Profesör Güneş, “IMF’nin uyarıları yerinde ve hatta ziyadesiyle ölçülü. Meseleyi alevlendirmekten özellikle kaçınıyorlar. Türk ekonomisindeki kırılganlık nedeniyle döviz rezervleri ve dış açığı daralıyor, raporda da bu analizi görüyoruz. Dış ticaret daha da daralıyor turizm gelirlerinin de toparlanacağını sanmıyorum. Döviz rezervlerindeki sıkıntı, kura yansıdı. Bununla beraber ekonomi çok canlı, güven endeksleri beklentilerin üzerinde çok yüksek. Tabii bunun nedeni faizin düşürülmesi. Faiz ekonomiyi hormonlarken diğer yandan da döviz talebini tetikliyor. Bu da döviz rezervlerinin erimesine yol açıyor. Döviz kurunu tutmaya çalışırsanız -ki kamu banları uzun süredir döviz satıyor- bu sürdürülebilir değil.Yapılması gereken net; ya döviz kurunu serbest bırakacaksınız ya da faizi serbest bırakacaksınız.

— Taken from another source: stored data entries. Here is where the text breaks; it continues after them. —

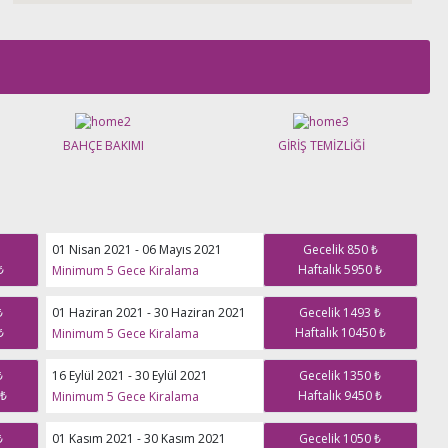
BAHÇE BAKIMI
GİRİŞ TEMİZLİĞİ
01 Nisan 2021 - 06 Mayıs 2021
Gecelik 850 ₺
₺
Haftalık 5950 ₺
Minimum 5 Gece Kiralama
01 Haziran 2021 - 30 Haziran 2021
₺
Gecelik 1493 ₺
₺
Haftalık 10450 ₺
Minimum 5 Gece Kiralama
16 Eylül 2021 - 30 Eylül 2021
₺
Gecelik 1350 ₺
 ₺
Haftalık 9450 ₺
Minimum 5 Gece Kiralama
01 Kasım 2021 - 30 Kasım 2021
₺
Gecelik 1050 ₺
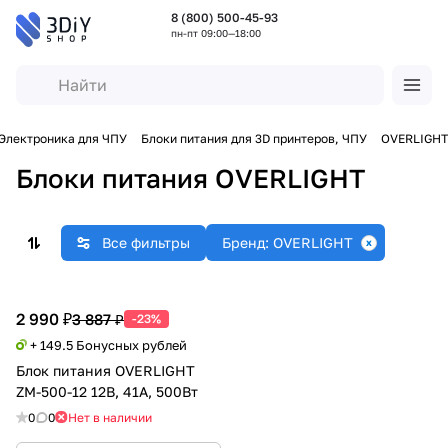
8 (800) 500-45-93
пн-пт 09:00—18:00
Электроника для ЧПУ
Блоки питания для 3D принтеров, ЧПУ
OVERLIGHT
Блоки питания OVERLIGHT
Все фильтры
Бренд: OVERLIGHT
2 990 ₽
3 887 ₽
-23%
+ 149.5 Бонусных рублей
Блок питания OVERLIGHT
ZM-500-12 12В, 41А, 500Вт
0
0
Нет в наличии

Barajın üzerindeki fazla su bırakılır ama hükümet bunu yapmıyor” diye konuştu.
“RAPOR, TÜRKİYE’NİN 2018 KOŞULLARINA DÖNDÜĞÜNÜ SÖYLÜYOR”

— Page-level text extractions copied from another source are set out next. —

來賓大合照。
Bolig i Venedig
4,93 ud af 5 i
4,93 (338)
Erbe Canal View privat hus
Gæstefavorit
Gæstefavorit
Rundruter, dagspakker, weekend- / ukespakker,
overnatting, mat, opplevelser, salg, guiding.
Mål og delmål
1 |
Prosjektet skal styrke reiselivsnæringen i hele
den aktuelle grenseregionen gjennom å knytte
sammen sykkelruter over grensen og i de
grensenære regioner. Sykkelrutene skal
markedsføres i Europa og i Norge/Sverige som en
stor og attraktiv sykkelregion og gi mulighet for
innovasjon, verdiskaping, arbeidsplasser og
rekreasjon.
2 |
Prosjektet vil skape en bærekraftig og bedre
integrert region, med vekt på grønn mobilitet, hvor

Altınbaş Üniversitesi öğretim üyesi Hayri Kozanoğlu da IMF raporunun Türkiye’nin yeniden 2018 koşullarına döndüğü vurgusuna dikkat çekti.

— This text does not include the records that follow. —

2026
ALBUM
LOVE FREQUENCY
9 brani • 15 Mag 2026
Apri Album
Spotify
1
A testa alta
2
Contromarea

VOA Türkçe’den Hilmi Hacaloğlu’nun sorularını yanıtlayan Profesör Kozanoğlu, “IMF’nin Dış Sektörler Raporu’nda dikkatli bir dil kullanılmış. Rapor mümkün olduğu kadar spekülatif yaklaşımdan kaçınıyor. Ancak rapor, ‘Türkiye’deki bütün göstergeler, 2018’deki kriz dönemine dönüldüğünü gösteriyor’ diyor. Para politikasında kriz artışını frenlemek ve enflasyonu kalıcı olarak azaltmak için rezervleri tekrar güçlendirmek yönünde harekete geçilmesi gerektiğinin altı çiziliyor. ‘Faizleri yükseltmekten başka bir çare yoktur.’ Türk Lirası’nın yüzde 25 civarında değersiz olduğunu söylüyor. Covid 19 döneminde uygulanan bazı önlemlerin -sermaye kontrolü ifadesini kullanmamakla birlikte- sermayeyi denetlemeye yönelik olduğunu ifade ediyor ve bu önlemlerin kısa sürede kaldırılması gerektiği üzerinde duruyor. Türkiye’nin finansal küreselleşmenin kurallarına uymadığı taktirde ülke ekonomisinde büyük çalkantılar yaşanacağını vurguluyor. 2019’da rezervlerin toparlanmasına rağmen 2020’de yeniden 2018 düzeyine geldiğini söylüyor” dedi.
“TÜRKİYE’NİN ŞANSI ÇOK DÜŞÜK”
Merkez Bankası’nın bugün, finans dışı firmaların net döviz pozisyon açığının 2 milyar 74 milyon dolar azalarak 165 milyar 55 milyon dolara gerilediğini açıkladığını hatırlatan Hayri Kozanoğlu, raporda da bu duruma dikkat çekildiğini belirtti.
Prof. Kozanoğlu, “Rapor, Türkiye’nin dış borçlarının yönetilebilir olduğunu fakat özel kesimin döviz yükü açık pozisyonunun ciddi yük yaratabileceği üzerinde duruyor. Merkez Bankası, bugün reel sektörün döviz açığını 165 milyar dolar açıkladı. 2019 Mart’ında bu açık 222 milyar dolardı. Yani 57 milyar dolarlık daralma söz konusu. Döviz varlıkları 10 milyar artarken borçları 47 milyar azalmış. Dövizle talep yaratmışlar ama yatırım ve yeni istihdam için kaynak ayıramamışlar. Bu da Türkiye’nin büyüme rotasına girme şansının düşük olduğunu gösteriyor. IMF bizim haftalık, aylık verilerden gözlediğimizi kendi cephesinden teyit ediyor. Zaten bayram sonrasında ekonomide yaşanan çalkantı dış kırılganlıklara açık olduğunu ispat ediyor” ifadelerini kullandı.